• [Data listing]:
========

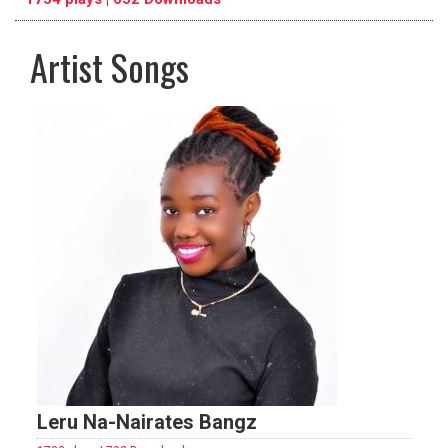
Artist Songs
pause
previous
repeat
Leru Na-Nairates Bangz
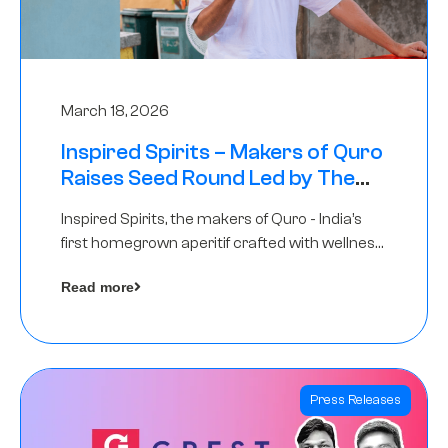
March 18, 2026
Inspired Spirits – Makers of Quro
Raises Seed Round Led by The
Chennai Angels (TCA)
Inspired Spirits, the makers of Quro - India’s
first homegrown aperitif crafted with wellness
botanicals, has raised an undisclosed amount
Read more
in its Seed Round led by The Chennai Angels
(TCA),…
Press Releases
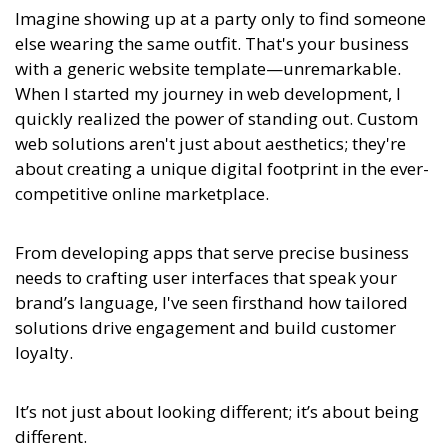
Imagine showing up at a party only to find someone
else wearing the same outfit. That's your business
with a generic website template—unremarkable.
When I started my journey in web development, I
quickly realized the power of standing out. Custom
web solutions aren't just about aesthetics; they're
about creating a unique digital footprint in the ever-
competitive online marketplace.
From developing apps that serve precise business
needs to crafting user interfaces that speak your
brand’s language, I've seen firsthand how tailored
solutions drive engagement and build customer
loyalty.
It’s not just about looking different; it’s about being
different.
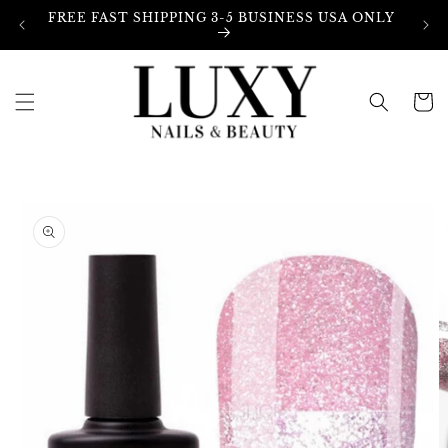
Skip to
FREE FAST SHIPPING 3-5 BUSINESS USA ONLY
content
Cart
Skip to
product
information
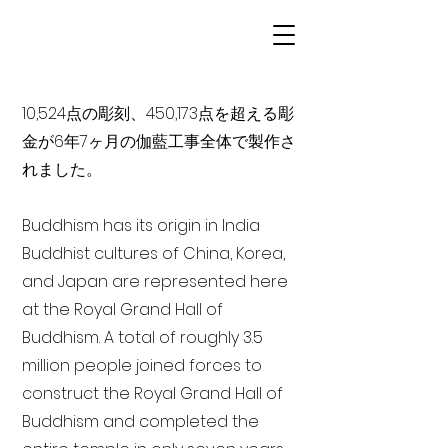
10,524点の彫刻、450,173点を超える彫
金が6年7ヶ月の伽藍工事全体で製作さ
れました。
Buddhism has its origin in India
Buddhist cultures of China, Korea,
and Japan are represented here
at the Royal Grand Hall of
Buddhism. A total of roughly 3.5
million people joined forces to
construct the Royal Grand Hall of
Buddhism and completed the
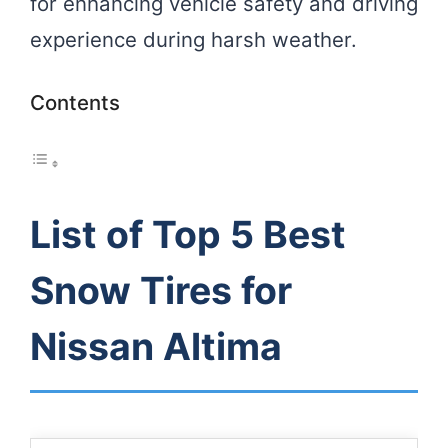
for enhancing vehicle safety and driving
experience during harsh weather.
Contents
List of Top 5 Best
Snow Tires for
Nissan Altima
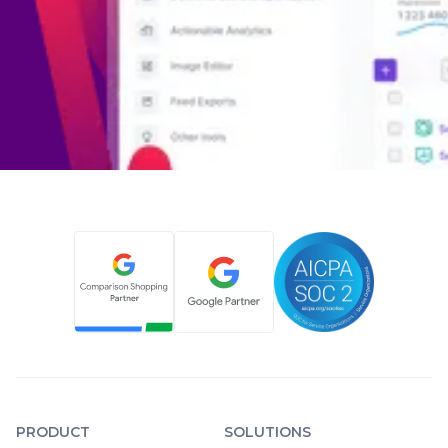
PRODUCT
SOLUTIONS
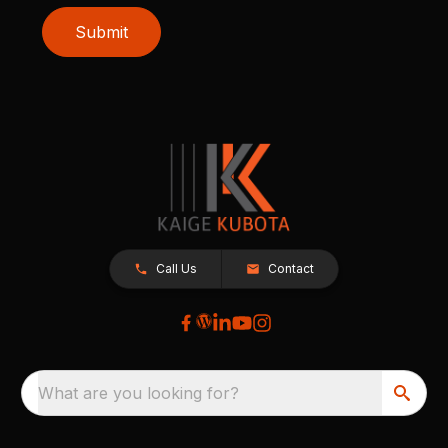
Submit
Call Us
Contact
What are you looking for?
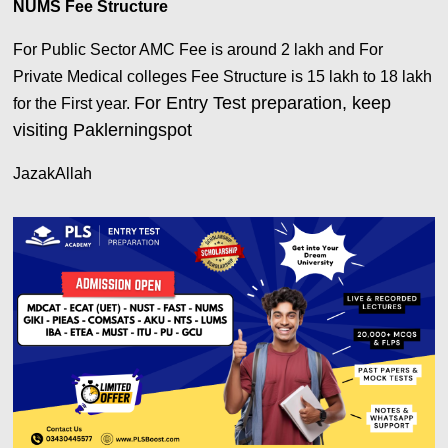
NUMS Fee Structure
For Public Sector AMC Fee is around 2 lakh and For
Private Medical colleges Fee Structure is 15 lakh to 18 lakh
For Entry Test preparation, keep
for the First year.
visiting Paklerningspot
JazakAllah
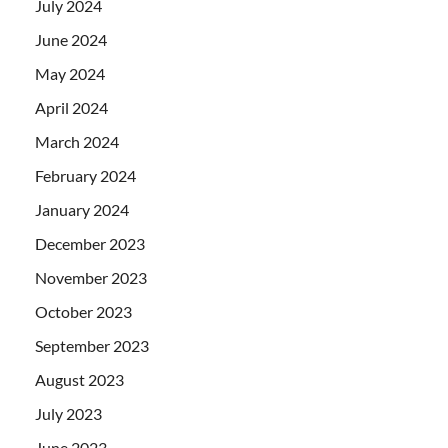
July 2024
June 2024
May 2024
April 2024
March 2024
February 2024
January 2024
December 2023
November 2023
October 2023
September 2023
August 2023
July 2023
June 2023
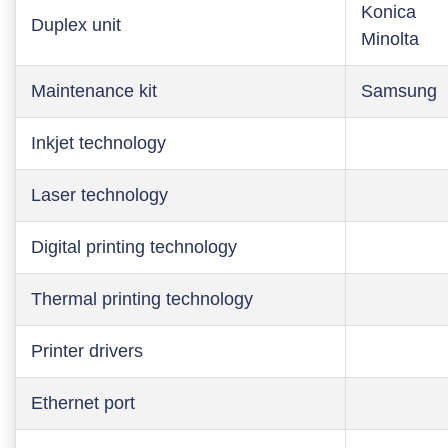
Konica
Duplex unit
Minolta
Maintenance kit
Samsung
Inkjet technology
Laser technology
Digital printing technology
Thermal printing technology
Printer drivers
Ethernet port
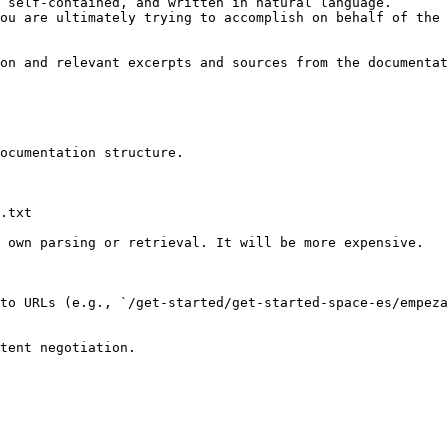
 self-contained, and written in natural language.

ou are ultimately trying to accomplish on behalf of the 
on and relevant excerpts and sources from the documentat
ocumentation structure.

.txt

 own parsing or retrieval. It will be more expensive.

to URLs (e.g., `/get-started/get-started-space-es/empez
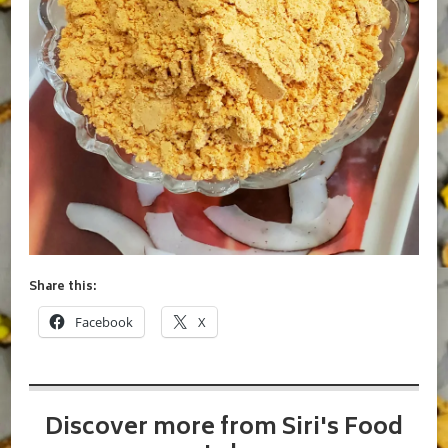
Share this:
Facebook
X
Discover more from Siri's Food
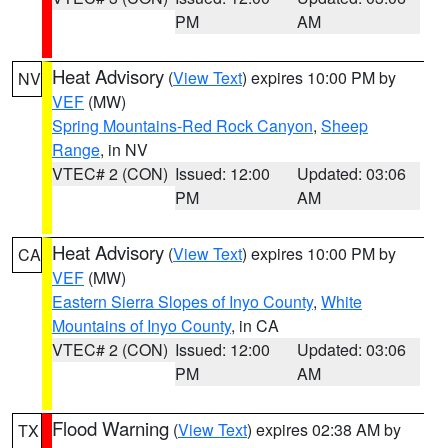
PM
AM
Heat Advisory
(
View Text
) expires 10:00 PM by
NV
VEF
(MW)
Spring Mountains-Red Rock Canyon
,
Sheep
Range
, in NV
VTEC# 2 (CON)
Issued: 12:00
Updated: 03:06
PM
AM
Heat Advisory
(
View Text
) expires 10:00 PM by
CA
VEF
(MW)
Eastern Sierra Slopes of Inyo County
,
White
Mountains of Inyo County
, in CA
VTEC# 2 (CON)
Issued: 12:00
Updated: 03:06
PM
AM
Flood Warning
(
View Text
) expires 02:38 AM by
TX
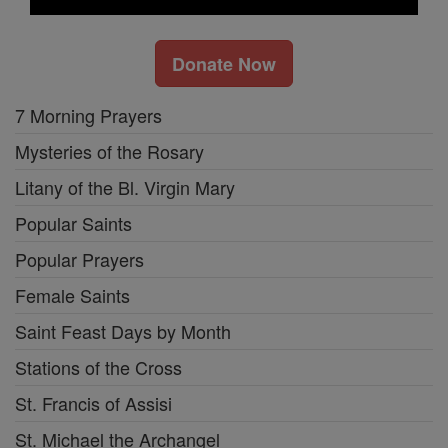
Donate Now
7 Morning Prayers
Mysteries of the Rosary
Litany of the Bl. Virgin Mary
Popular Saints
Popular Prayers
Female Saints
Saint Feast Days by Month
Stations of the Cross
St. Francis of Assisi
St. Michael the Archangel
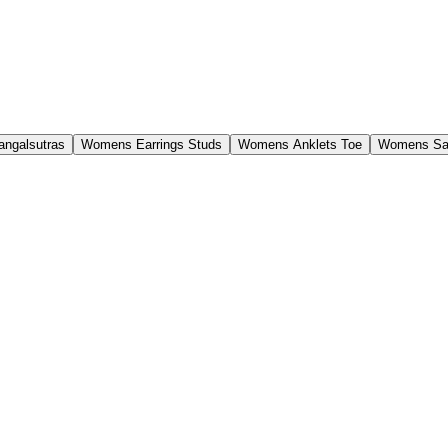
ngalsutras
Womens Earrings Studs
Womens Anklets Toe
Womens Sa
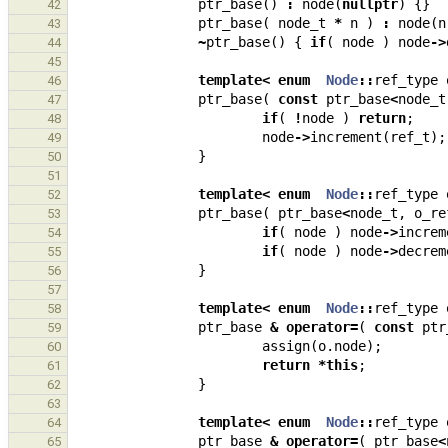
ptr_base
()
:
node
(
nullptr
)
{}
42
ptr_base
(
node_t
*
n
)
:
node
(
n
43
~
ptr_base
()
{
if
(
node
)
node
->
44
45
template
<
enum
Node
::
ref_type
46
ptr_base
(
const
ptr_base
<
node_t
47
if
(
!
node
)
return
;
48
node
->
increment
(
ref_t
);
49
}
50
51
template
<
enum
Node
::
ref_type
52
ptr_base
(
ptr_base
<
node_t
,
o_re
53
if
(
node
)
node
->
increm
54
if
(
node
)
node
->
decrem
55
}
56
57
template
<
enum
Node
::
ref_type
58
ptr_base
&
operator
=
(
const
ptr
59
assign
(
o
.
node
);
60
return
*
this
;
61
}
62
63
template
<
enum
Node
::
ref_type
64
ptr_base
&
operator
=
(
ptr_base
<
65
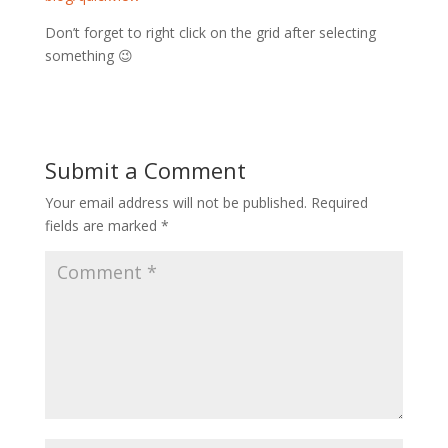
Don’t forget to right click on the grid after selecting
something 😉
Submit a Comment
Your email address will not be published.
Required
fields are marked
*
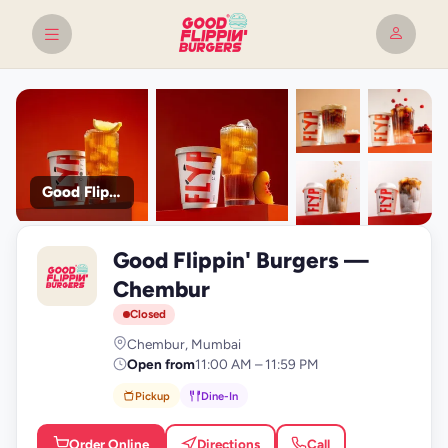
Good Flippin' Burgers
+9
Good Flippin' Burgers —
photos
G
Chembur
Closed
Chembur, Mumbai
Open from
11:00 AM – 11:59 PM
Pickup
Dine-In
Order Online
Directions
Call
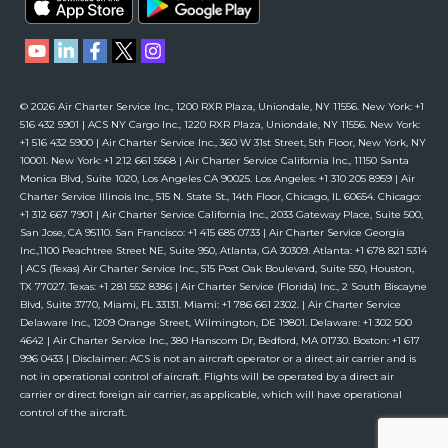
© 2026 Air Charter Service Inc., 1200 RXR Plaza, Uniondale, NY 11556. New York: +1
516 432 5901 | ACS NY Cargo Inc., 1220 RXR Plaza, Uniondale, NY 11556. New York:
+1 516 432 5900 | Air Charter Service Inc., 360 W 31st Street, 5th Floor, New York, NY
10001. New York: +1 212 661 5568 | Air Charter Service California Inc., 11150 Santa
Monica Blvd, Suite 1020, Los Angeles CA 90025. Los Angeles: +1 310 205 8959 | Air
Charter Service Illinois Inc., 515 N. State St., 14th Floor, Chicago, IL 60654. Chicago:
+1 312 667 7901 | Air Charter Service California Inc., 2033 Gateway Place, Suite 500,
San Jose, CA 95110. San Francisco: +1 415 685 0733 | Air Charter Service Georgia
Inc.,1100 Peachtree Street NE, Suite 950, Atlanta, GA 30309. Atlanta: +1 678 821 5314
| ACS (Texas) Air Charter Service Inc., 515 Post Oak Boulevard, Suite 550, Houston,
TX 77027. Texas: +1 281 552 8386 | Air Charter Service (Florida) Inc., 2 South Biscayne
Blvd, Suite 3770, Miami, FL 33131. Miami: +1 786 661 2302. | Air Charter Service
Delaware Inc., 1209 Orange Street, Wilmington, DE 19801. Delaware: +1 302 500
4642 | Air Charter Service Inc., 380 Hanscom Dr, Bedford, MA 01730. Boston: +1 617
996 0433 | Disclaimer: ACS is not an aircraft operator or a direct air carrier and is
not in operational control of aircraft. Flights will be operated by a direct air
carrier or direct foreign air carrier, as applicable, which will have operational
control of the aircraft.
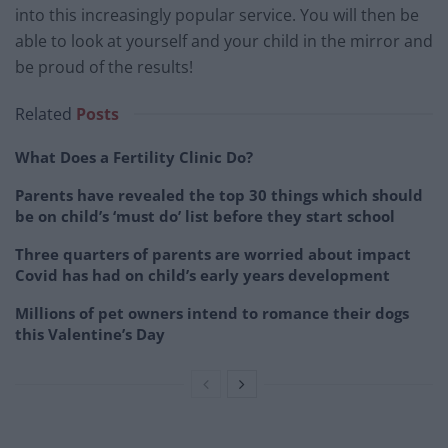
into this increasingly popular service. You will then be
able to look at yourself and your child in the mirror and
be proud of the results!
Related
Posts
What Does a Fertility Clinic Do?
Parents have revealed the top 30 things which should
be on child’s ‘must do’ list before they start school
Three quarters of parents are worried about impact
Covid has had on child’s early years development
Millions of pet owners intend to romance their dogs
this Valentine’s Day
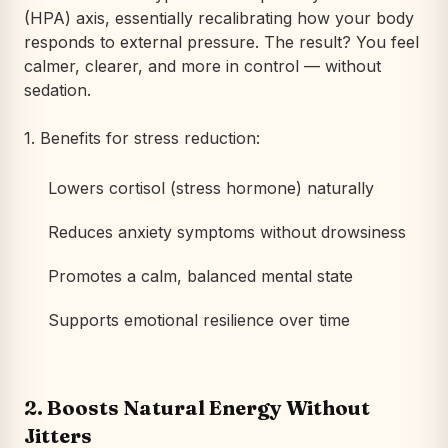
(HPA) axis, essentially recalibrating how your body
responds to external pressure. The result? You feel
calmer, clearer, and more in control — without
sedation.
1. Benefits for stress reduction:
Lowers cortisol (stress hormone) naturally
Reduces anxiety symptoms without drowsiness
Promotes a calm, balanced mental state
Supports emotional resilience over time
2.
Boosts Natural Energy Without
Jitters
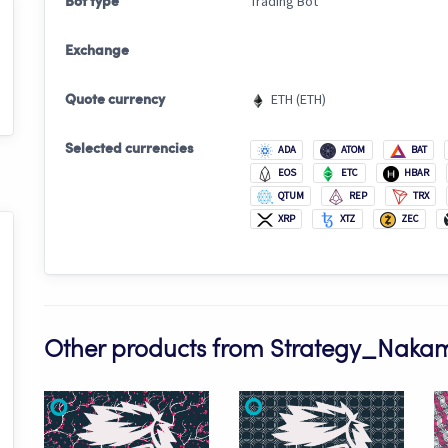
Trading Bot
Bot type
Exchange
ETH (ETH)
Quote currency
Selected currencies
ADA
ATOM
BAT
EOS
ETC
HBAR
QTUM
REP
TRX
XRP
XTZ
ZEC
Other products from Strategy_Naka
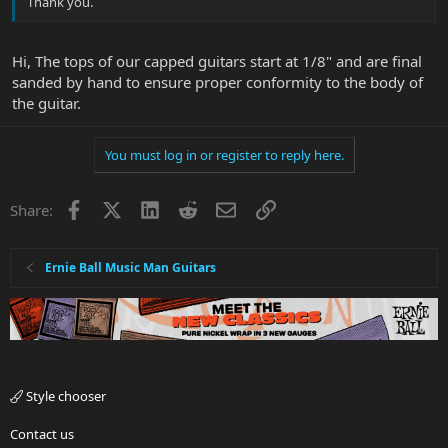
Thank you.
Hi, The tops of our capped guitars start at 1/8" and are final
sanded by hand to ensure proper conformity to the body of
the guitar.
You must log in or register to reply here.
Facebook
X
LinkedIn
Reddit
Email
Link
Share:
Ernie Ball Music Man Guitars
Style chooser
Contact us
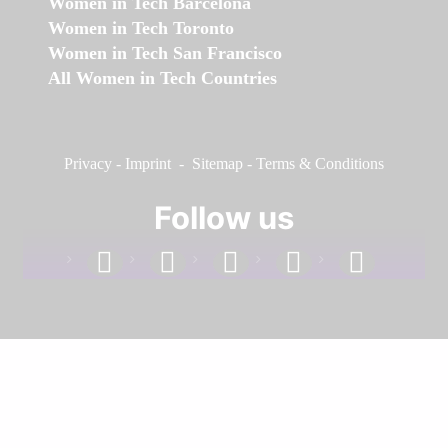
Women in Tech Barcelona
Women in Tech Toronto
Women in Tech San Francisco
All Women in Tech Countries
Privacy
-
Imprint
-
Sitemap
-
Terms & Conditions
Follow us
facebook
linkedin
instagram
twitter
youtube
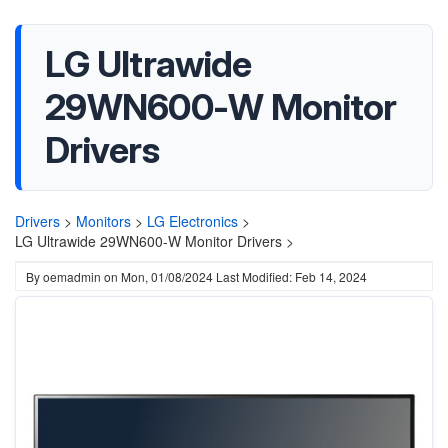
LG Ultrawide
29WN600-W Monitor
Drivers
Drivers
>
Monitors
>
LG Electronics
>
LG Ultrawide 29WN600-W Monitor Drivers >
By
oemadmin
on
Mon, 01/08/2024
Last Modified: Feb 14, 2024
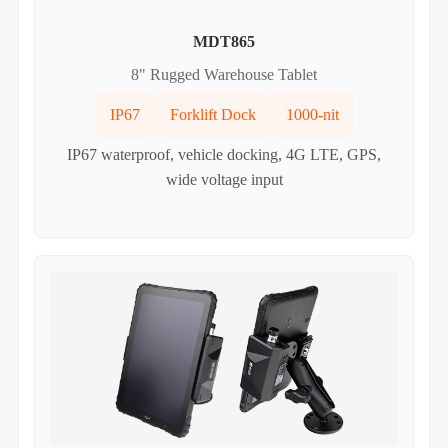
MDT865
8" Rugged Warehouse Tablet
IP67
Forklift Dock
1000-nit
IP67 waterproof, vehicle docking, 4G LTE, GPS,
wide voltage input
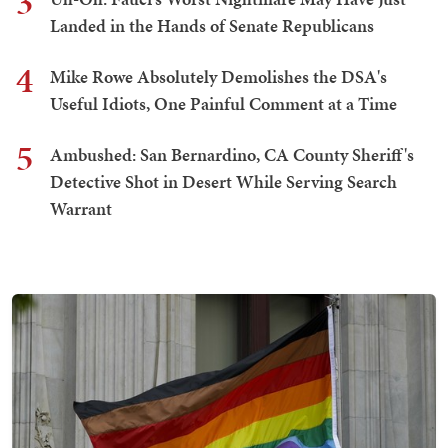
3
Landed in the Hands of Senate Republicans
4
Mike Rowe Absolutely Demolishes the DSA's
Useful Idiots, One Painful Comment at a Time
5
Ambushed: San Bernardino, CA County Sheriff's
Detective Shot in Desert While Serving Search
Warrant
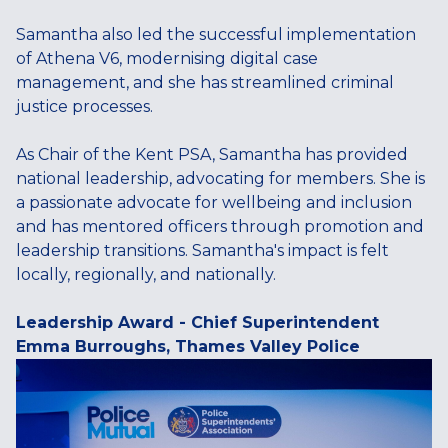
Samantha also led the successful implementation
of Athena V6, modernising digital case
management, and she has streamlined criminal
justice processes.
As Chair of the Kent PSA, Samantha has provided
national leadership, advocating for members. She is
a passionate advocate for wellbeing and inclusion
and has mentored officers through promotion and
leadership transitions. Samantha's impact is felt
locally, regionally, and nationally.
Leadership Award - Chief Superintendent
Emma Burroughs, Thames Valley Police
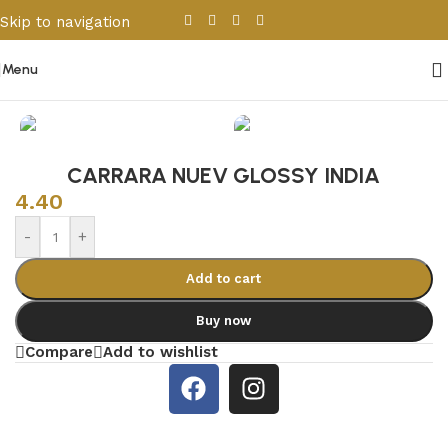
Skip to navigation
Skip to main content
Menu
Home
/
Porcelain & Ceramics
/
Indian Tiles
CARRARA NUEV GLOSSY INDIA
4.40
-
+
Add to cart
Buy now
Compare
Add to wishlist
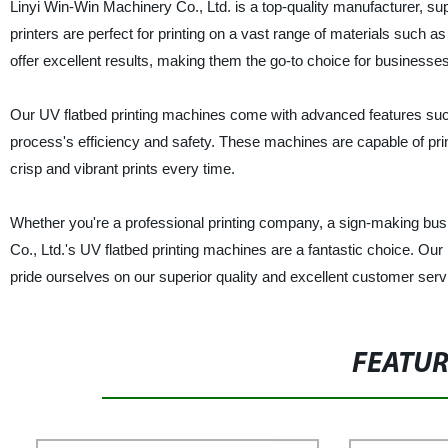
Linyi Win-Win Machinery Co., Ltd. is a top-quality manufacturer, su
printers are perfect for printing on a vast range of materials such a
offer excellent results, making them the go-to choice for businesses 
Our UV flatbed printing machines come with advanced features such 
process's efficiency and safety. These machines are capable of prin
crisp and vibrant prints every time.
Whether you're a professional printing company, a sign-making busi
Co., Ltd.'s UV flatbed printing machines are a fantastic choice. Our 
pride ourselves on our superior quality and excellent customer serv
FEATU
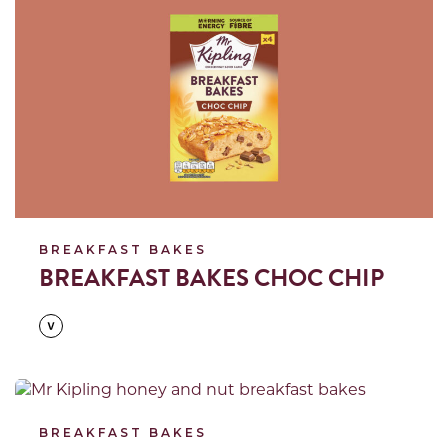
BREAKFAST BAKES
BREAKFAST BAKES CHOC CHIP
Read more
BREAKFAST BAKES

========

• [Your instructions]: Check every line above for the string "flatbed" and state how many have it, with no other words.

• [Output for this exercise]: 2